Jawa is apparently rising up and becoming a rather popular option but I have never tried them personally. Was gonna buy a 1650 from them sometime ago to put into a living room computer for my household.
FSR 4 and, to an extent, beefed up RT gimmick perf seem to have done the trick.
On top of 5000 series being hilariously underwhelming, yet expensive.
AMD has the groundwork now to hit NVIDIA where it seriously hurts. I am.. carefully observing. Don't wanna get too hyped obviously. FSR4 is pretty impressive (still behind DLSS) but its being held back immensely by being stuck to RDNA4 cards.. the beefed up RT and general raster performance that AMD has always delivered w/ a compelling price AT LAUNCH (really need to highlight this) is what drives this generation.
It seems the sentiment among the more savvy consumers who aren't tech enthusiasts is that the RT performance of AMD w/ RDNA4 cards is 'good enough' for everything else they're getting in return. It makes sense.

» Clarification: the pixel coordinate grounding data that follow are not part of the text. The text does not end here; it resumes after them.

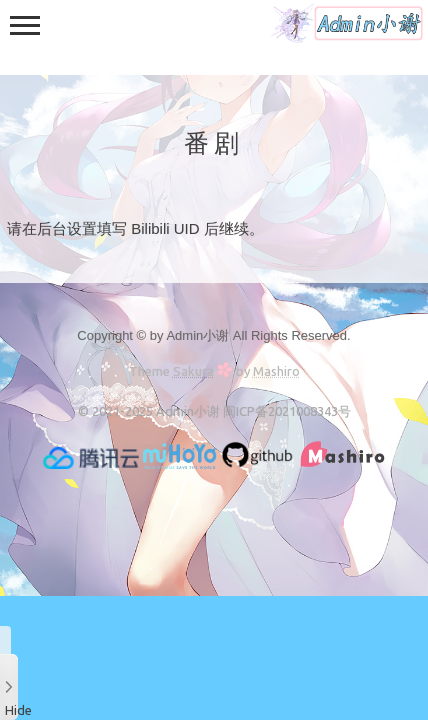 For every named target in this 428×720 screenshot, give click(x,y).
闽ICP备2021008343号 (287, 411)
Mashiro (276, 371)
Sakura (193, 371) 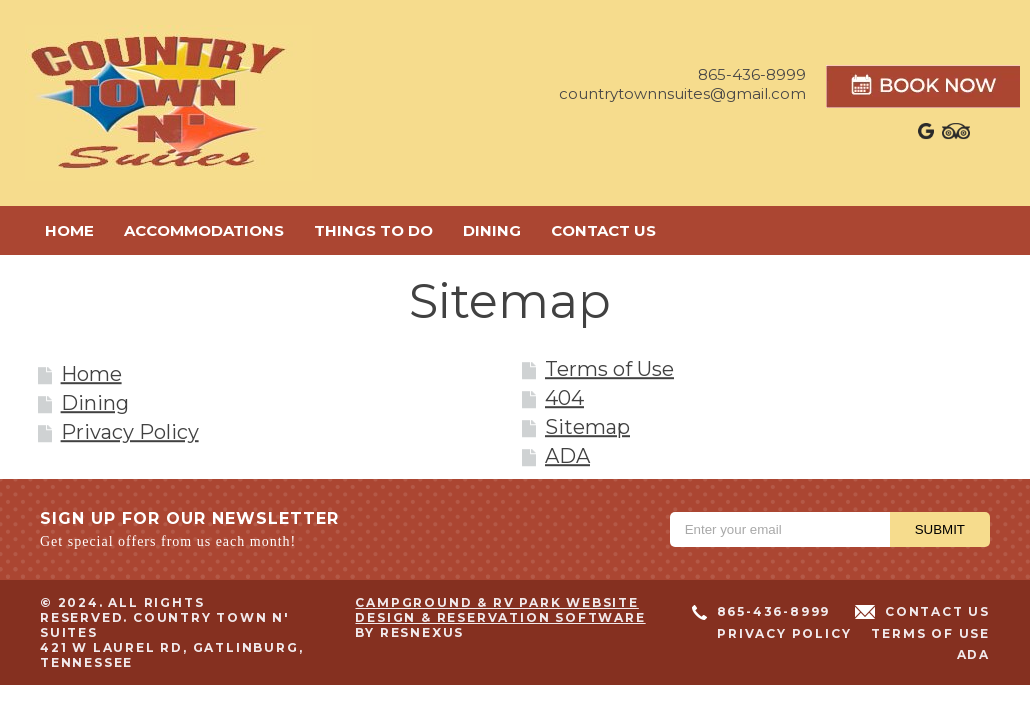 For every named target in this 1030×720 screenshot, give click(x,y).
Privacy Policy (130, 433)
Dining (95, 404)
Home (91, 375)
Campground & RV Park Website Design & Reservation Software (500, 610)
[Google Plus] (927, 136)
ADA (567, 457)
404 (564, 399)
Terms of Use (609, 370)
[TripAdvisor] (956, 136)
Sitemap (587, 428)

5090: 25% more power for 30% more performance, extremely roughly, but most people who are buying this card don't really mind and can probably afford it. Seems to have the most positive buzz surrounding it that is not the 5070Ti.
5080: Immediately pinned as '4080Ti' by some reviewers, worse than a 4090 seems to be the main talking point against it.
5070Ti: The most well received card seemingly besides the 5090, but its basically just a 4080 with a better MSRP (but its street price is basically the same, if not higher lol.). Its wattage, performance, everything is almost identical to a 4080. It's not super compelling outside of its supposed MSRP.
5070: Why.
So it makes sense. I have my own problems with 50 series but it seems these are some of the points reviewers are pointing out so I'm sure NVIDIA is worried that reviewers will slam the 5060Ti like they did the 5080 and 5070.
I mean they aren't inherently bad products (I personally don't believe that there is any 'bad' GPU, as its still better to have one than not at all arguably), they're just not compelling at all, and the scalping is also really not helping. I certainly am expecting the 5060Ti to be god awful.
But RDNA4 limit in this context is a positive aspect, boosting 9000 series sales. Optimistic expectations were that it would get closer to DLSS3, FSR 4 landing between DLSS 3 and 4 is a shocker with consequences: green lead was not as big as perceived, this sets different expectations of what will come in the future.